Saved entries

*****

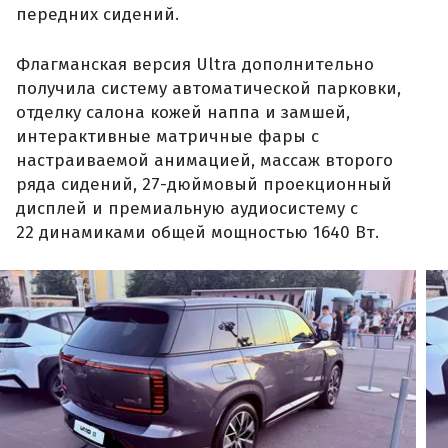
передних сидений.
Флагманская версия Ultra дополнительно
получила систему автоматической парковки,
отделку салона кожей наппа и замшей,
интерактивные матричные фары с
настраиваемой анимацией, массаж второго
ряда сидений, 27-дюймовый проекционный
дисплей и премиальную аудиосистему с
22 динамиками общей мощностью 1640 Вт.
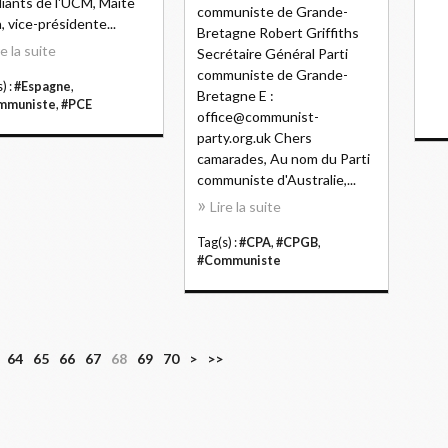
iants de l'UCM, Maite
communiste de Grande-
, vice-présidente...
Bretagne Robert Griffiths
re la suite
Secrétaire Général Parti
communiste de Grande-
) :
#Espagne
,
Bretagne E :
mmuniste
,
#PCE
office@communist-
party.org.uk Chers
camarades, Au nom du Parti
communiste d'Australie,...
Lire la suite
Tag(s) :
#CPA
,
#CPGB
,
#Communiste
8
9
1
2
3
64
65
66
67
68
69
70
>
>>
0
0
0
0
0
0
0
0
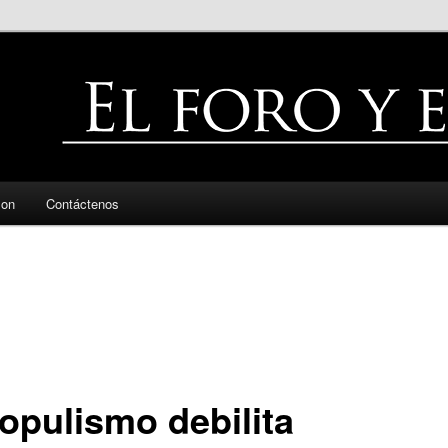
zon
Contáctenos
populismo debilita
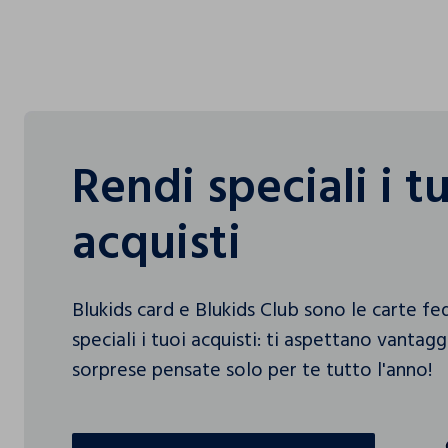
Rendi speciali i t
acquisti
Blukids card e Blukids Club sono le carte f
speciali i tuoi acquisti: ti aspettano vantag
sorprese pensate solo per te tutto l'anno!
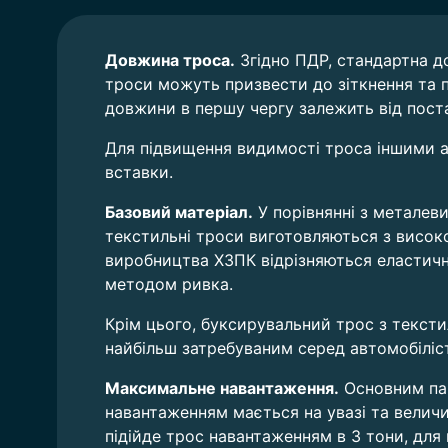
Довжина троса.
Згідно ПДР, стандартна до
троси можуть призвести до зіткнення та 
довжини в першу чергу залежить від пост
Для підвищення видимості троса іншими а
вставки.
Базовий матеріал.
У порівнянні з металев
текстильні троси виготовляються з висок
виробництва ХЗПК відрізняються еластичн
методом ривка.
Крім цього, буксирувальний трос з текстил
найбільш затребуваним серед автомобіліст
Максимальне навантаження.
Основним пар
навантаженням мається на увазі та велич
підійде трос навантаженням в 3 тони, для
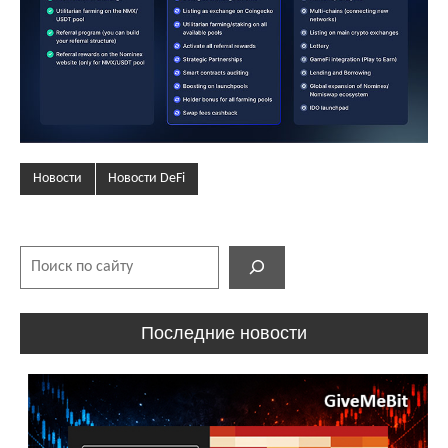
Новости
Новости DeFi
Поиск
Последние новости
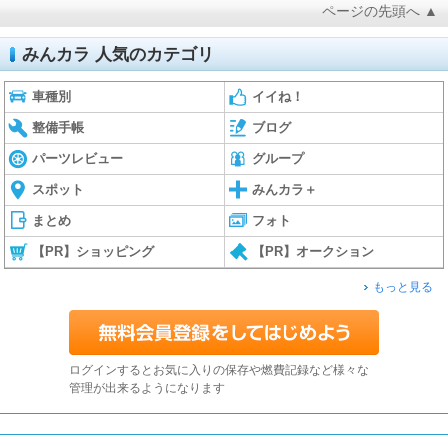
ページの先頭へ ▲
みんカラ 人気のカテゴリ
車種別
イイね！
整備手帳
ブログ
パーツレビュー
グループ
スポット
みんカラ＋
まとめ
フォト
【PR】ショッピング
【PR】オークション
もっと見る
ログインするとお気に入りの保存や燃費記録など様々な
管理が出来るようになります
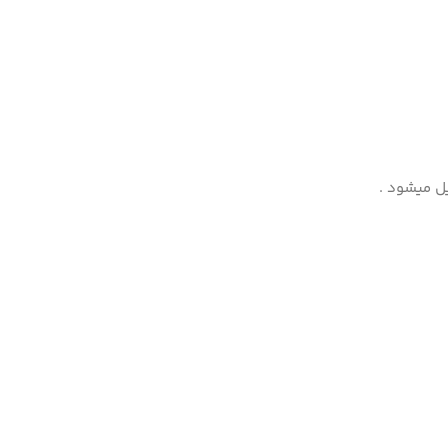
ل میشود .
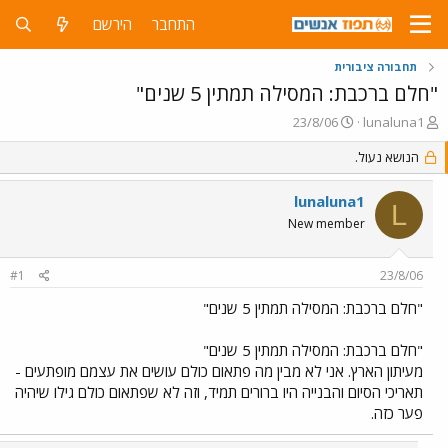
התחבר
הירשם
תחבורה ציבורית
"חלם ברכבת: המסילה תמתין 5 שנים"
פ
פ
23/8/06
lunaluna1
ו
ו
ת
הנושא נעול.
ר
ח
ס
ה
ם
lunaluna1
L
נ
ב
New member
ו
ת
ש
א
א
ר
#1
23/8/06
י
ך
"חלם ברכבת: המסילה תמתין 5 שנים"
"חלם ברכבת: המסילה תמתין 5 שנים"
מעיתון הארץ. אני לא מבין מה פתאום כולם עושים את עצמם מופתעים -
תאריכי הסיום והבנייה היו ברורים תמיד, וזה לא שפתאום כולם גילו שיהיה
פער כזה.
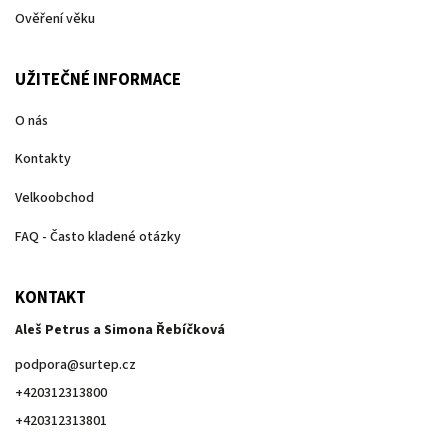
Ověření věku
UŽITEČNÉ INFORMACE
O nás
Kontakty
Velkoobchod
FAQ - Často kladené otázky
KONTAKT
Aleš Petrus a Simona Řebíčková
podpora
@
surtep.cz
+420312313800
+420312313801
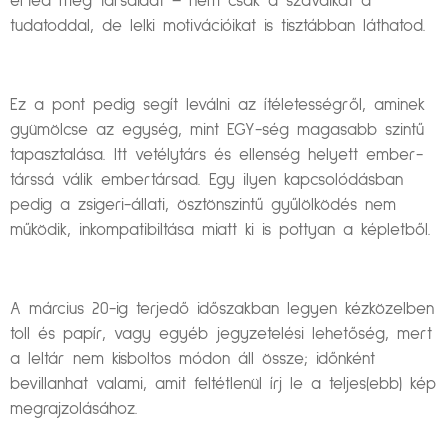
érted meg társaidat – nem csak a szavaikat a
tudatoddal, de lelki motivációikat is tisztábban láthatod.
Ez a pont pedig segít leválni az ítéletességről, aminek
gyümölcse az egység, mint EGY-ség magasabb szintű
tapasztalása. Itt vetélytárs és ellenség helyett ember-
társsá válik embertársad. Egy ilyen kapcsolódásban
pedig a zsigeri-állati, ösztönszintű gyűlölködés nem
működik, inkompatibiltása miatt ki is pottyan a képletből.
A március 20-ig terjedő időszakban legyen kézközelben
toll és papír, vagy egyéb jegyzetelési lehetőség, mert
a leltár nem kisboltos módon áll össze; időnként
bevillanhat valami, amit feltétlenül írj le a teljes(ebb) kép
megrajzolásához.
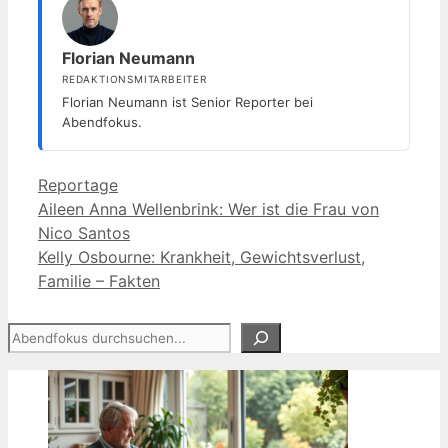
Florian Neumann
REDAKTIONSMITARBEITER
Florian Neumann ist Senior Reporter bei
Abendfokus.
Kategorien
Reportage
Aileen Anna Wellenbrink: Wer ist die Frau von
Nico Santos
Kelly Osbourne: Krankheit, Gewichtsverlust,
Familie – Fakten
Suchen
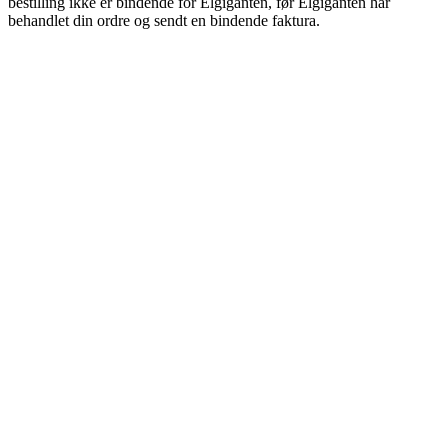
bestilling ikke er bindende for Elgiganten, før Elgiganten har
behandlet din ordre og sendt en bindende faktura.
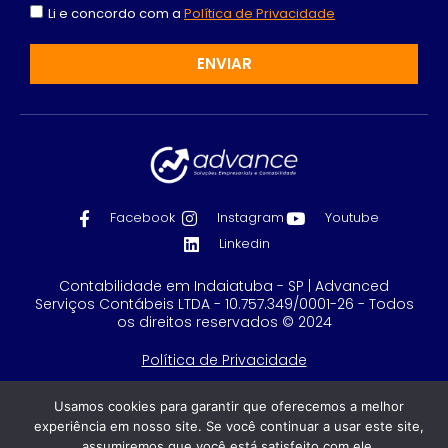
Li e concordo com a
Política de Privacidade
ENVIAR
Facebook
Instagram
Youtube
Linkedin
Contabilidade em Indaiatuba - SP | Advanced
Serviços Contábeis LTDA - 10.757.349/0001-26 - Todos
os direitos reservados © 2024
Política de Privacidade
Feito com
por GRUPO DPG
Usamos cookies para garantir que oferecemos a melhor
experiência em nosso site. Se você continuar a usar este site,
assumiremos que você está satisfeito com ele.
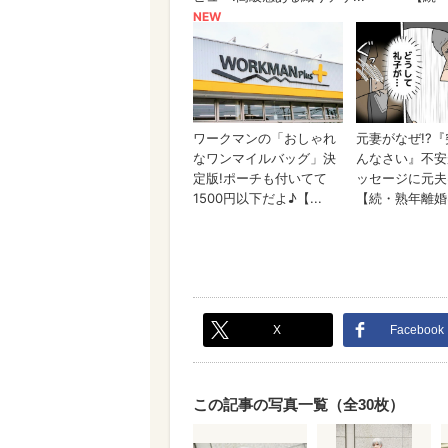
X
Facebook
この記事の写真一覧（全30枚）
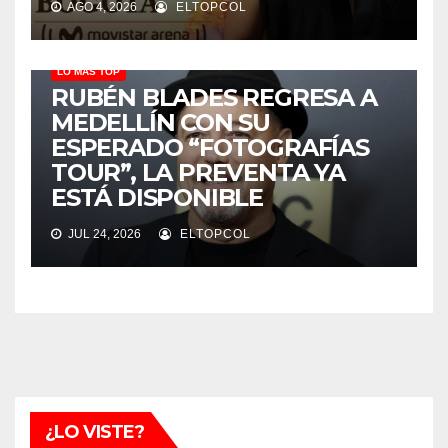
AGO 4, 2026
ELTOPCOL
LO MÁS TOP
RUBÉN BLADES REGRESA A
MEDELLÍN CON SU
ESPERADO “FOTOGRAFÍAS
TOUR”, LA PREVENTA YA
ESTÁ DISPONIBLE
JUL 24, 2026
ELTOPCOL
¿LO VISTE?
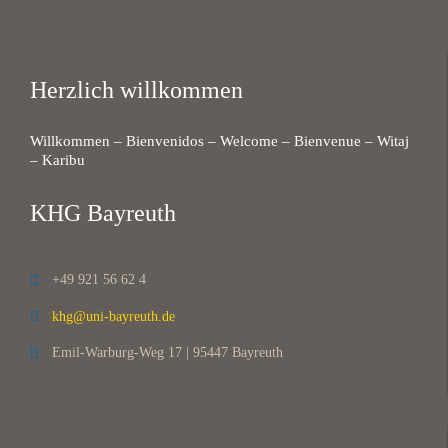
Herzlich willkommen
Willkommen – Bienvenidos – Welcome – Bienvenue – Witaj
– Karibu
KHG Bayreuth
+49 921 56 62 4

khg@uni-bayreuth.de

Emil-Warburg-Weg 17 | 95447 Bayreuth

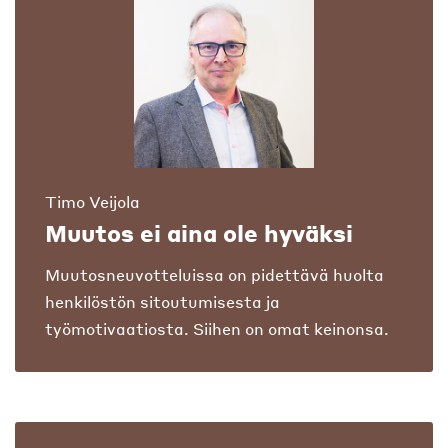
Timo Veijola
Muutos ei aina ole hyväksi
Muutosneuvotteluissa on pidettävä huolta
henkilöstön sitoutumisesta ja
työmotivaatiosta. Siihen on omat keinonsa.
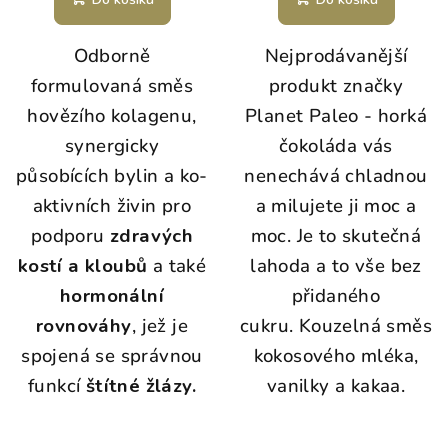
je
5,0
Odborně
Nejprodávanější
z
5
formulovaná směs
produkt značky
hvězdiček.
hovězího kolagenu,
Planet Paleo - horká
synergicky
čokoláda vás
působících bylin a ko-
nenechává chladnou
aktivních živin pro
a milujete ji moc a
podporu
zdravých
moc. Je to skutečná
kostí a kloubů
a
také
lahoda a to vše bez
hormonální
přidaného
rovnováhy
, jež je
cukru. Kouzelná směs
spojená se správnou
kokosového mléka,
funkcí
štítné žlázy.
vanilky a kakaa.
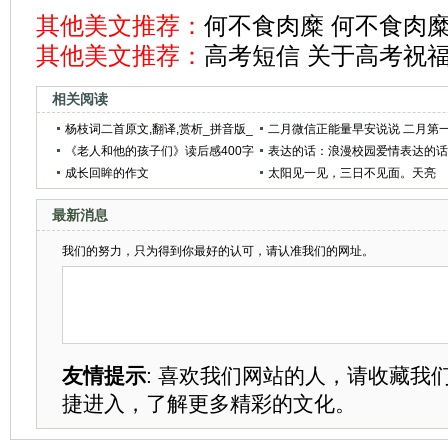
其他美文推荐：
何不食肉糜 何不食肉
其他美文推荐：
高考短信 关于高考祝福
相关阅读
杨枝词二首原文,翻译,赏析_拼音版_
二月微信正能量早安说说 二月第
作者刘禹锡
《老人和他的孩子们》读后感400字
天怎么发朋友圈
表达的话：浪漫校园爱情表达的
成长回眸的作文
太阳见一见，三日不见面。天亮
午，晴不久。
最新消息
我们的努力，只为得到你最好的认可，请认准我们的网址。
友情提示
: 喜欢我们网站的人，请收藏我
捷进入，了解更多精彩的文化。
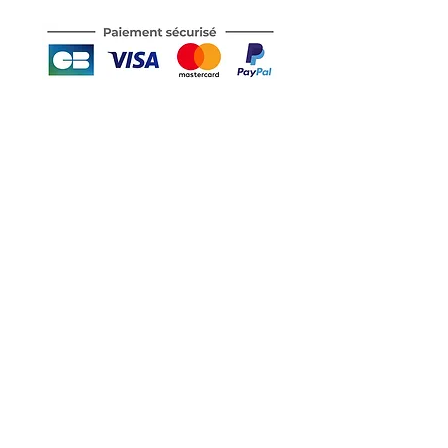
Motor's David'son
C.G.V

*****

▶ EXERCISE REQUIREMENTS: Write the records out again verbatim and omit the pictures they contain.

▶ RESULT OF THE TASK:
передних сидений.
Флагманская версия Ultra дополнительно
получила систему автоматической парковки,
отделку салона кожей наппа и замшей,
интерактивные матричные фары с
настраиваемой анимацией, массаж второго
ряда сидений, 27-дюймовый проекционный
дисплей и премиальную аудиосистему с
22 динамиками общей мощностью 1640 Вт.
iants de l'UCM, Maite
communiste de Grande-
, vice-présidente...
Bretagne Robert Griffiths
re la suite
Secrétaire Général Parti
communiste de Grande-
) :
#Espagne
,
Bretagne E :
mmuniste
,
#PCE
office@communist-
party.org.uk Chers
camarades, Au nom du Parti
communiste d'Australie,...
Lire la suite
Tag(s) :
#CPA
,
#CPGB
,
#Communiste
8
9
1
2
3
64
65
66
67
68
69
70
>
>>
0
0
0
0
0
0
0
0
zon
Contáctenos
populismo debilita
Rendi speciali i t
acquisti
Blukids card e Blukids Club sono le carte f
speciali i tuoi acquisti: ti aspettano vantag
sorprese pensate solo per te tutto l'anno!
Довжина троса.
Згідно ПДР, стандартна до
троси можуть призвести до зіткнення та 
довжини в першу чергу залежить від пост
Для підвищення видимості троса іншими а
вставки.
Базовий матеріал.
У порівнянні з металев
текстильні троси виготовляються з висок
виробництва ХЗПК відрізняються еластичн
методом ривка.
Крім цього, буксирувальний трос з текстил
найбільш затребуваним серед автомобіліст
Максимальне навантаження.
Основним пар
навантаженням мається на увазі та велич
підійде трос навантаженням в 3 тони, для
Новости
Новости DeFi
Поиск
Последние новости
ページの先頭へ ▲
みんカラ 人気のカテゴリ
車種別
イイね！
整備手帳
ブログ
パーツレビュー
グループ
スポット
みんカラ＋
まとめ
フォト
【PR】ショッピング
【PR】オークション
もっと見る
ログインするとお気に入りの保存や燃費記録など様々な
管理が出来るようになります
ل میشود .
התחבר
הירשם
תחבורה ציבורית
"חלם ברכבת: המסילה תמתין 5 שנים"
פ
פ
23/8/06
lunaluna1
ו
ו
ת
הנושא נעול.
ר
ח
ס
ה
ם
lunaluna1
L
נ
ב
New member
ו
ת
ש
א
א
ר
#1
23/8/06
י
ך
"חלם ברכבת: המסילה תמתין 5 שנים"
"חלם ברכבת: המסילה תמתין 5 שנים"
מעיתון הארץ. אני לא מבין מה פתאום כולם עושים את עצמם מופתעים -
תאריכי הסיום והבנייה היו ברורים תמיד, וזה לא שפתאום כולם גילו שיהיה
פער כזה.
Ověření věku
UŽITEČNÉ INFORMACE
O nás
Kontakty
Velkoobchod
FAQ - Často kladené otázky
KONTAKT
Aleš Petrus a Simona Řebíčková
podpora
@
surtep.cz
+420312313800
+420312313801
érted meg társaidat – nem csak a szavaikat a
tudatoddal, de lelki motivációikat is tisztábban láthatod.
Ez a pont pedig segít leválni az ítéletességről, aminek
gyümölcse az egység, mint EGY-ség magasabb szintű
tapasztalása. Itt vetélytárs és ellenség helyett ember-
társsá válik embertársad. Egy ilyen kapcsolódásban
pedig a zsigeri-állati, ösztönszintű gyűlölködés nem
működik, inkompatibiltása miatt ki is pottyan a képletből.
A március 20-ig terjedő időszakban legyen kézközelben
toll és papír, vagy egyéb jegyzetelési lehetőség, mert
a leltár nem kisboltos módon áll össze; időnként
bevillanhat valami, amit feltétlenül írj le a teljes(ebb) kép
megrajzolásához.
Florian Neumann
REDAKTIONSMITARBEITER
Florian Neumann ist Senior Reporter bei
Abendfokus.
Kategorien
Reportage
Aileen Anna Wellenbrink: Wer ist die Frau von
Nico Santos
Kelly Osbourne: Krankheit, Gewichtsverlust,
Familie – Fakten
Suchen
bestilling ikke er bindende for Elgiganten, før Elgiganten har
behandlet din ordre og sendt en bindende faktura.
Li e concordo com a
Política de Privacidade
ENVIAR
Facebook
Instagram
Youtube
Linkedin
Contabilidade em Indaiatuba - SP | Advanced
Serviços Contábeis LTDA - 10.757.349/0001-26 - Todos
os direitos reservados © 2024
Política de Privacidade
Feito com
por GRUPO DPG
Usamos cookies para garantir que oferecemos a melhor
experiência em nosso site. Se você continuar a usar este site,
assumiremos que você está satisfeito com ele.
X
Facebook
この記事の写真一覧（全30枚）
AGO 4, 2026
ELTOPCOL
LO MÁS TOP
RUBÉN BLADES REGRESA A
MEDELLÍN CON SU
ESPERADO “FOTOGRAFÍAS
TOUR”, LA PREVENTA YA
ESTÁ DISPONIBLE
JUL 24, 2026
ELTOPCOL
¿LO VISTE?
Herzlich willkommen
Willkommen – Bienvenidos – Welcome – Bienvenue – Witaj
– Karibu
KHG Bayreuth
+49 921 56 62 4

khg@uni-bayreuth.de

Emil-Warburg-Weg 17 | 95447 Bayreuth

Timo Veijola
Muutos ei aina ole hyväksi
Muutosneuvotteluissa on pidettävä huolta
henkilöstön sitoutumisesta ja
työmotivaatiosta. Siihen on omat keinonsa.
je
5,0
Odborně
Nejprodávanější
z
5
formulovaná směs
produkt značky
hvězdiček.
hovězího kolagenu,
Planet Paleo - horká
synergicky
čokoláda vás
působících bylin a ko-
nenechává chladnou
aktivních živin pro
a milujete ji moc a
podporu
zdravých
moc. Je to skutečná
kostí a kloubů
a
také
lahoda a to vše bez
hormonální
přidaného
rovnováhy
, jež je
cukru. Kouzelná směs
spojená se správnou
kokosového mléka,
funkcí
štítné žlázy.
vanilky a kakaa.
其他美文推荐：
何不食肉糜 何不食肉
其他美文推荐：
高考短信 关于高考祝福
相关阅读
杨枝词二首原文,翻译,赏析_拼音版_
二月微信正能量早安说说 二月第
作者刘禹锡
《老人和他的孩子们》读后感400字
天怎么发朋友圈
表达的话：浪漫校园爱情表达的
成长回眸的作文
太阳见一见，三日不见面。天亮
午，晴不久。
最新消息
我们的努力，只为得到你最好的认可，请认准我们的网址。
友情提示
: 喜欢我们网站的人，请收藏我
捷进入，了解更多精彩的文化。
Motor's David'son
C.G.V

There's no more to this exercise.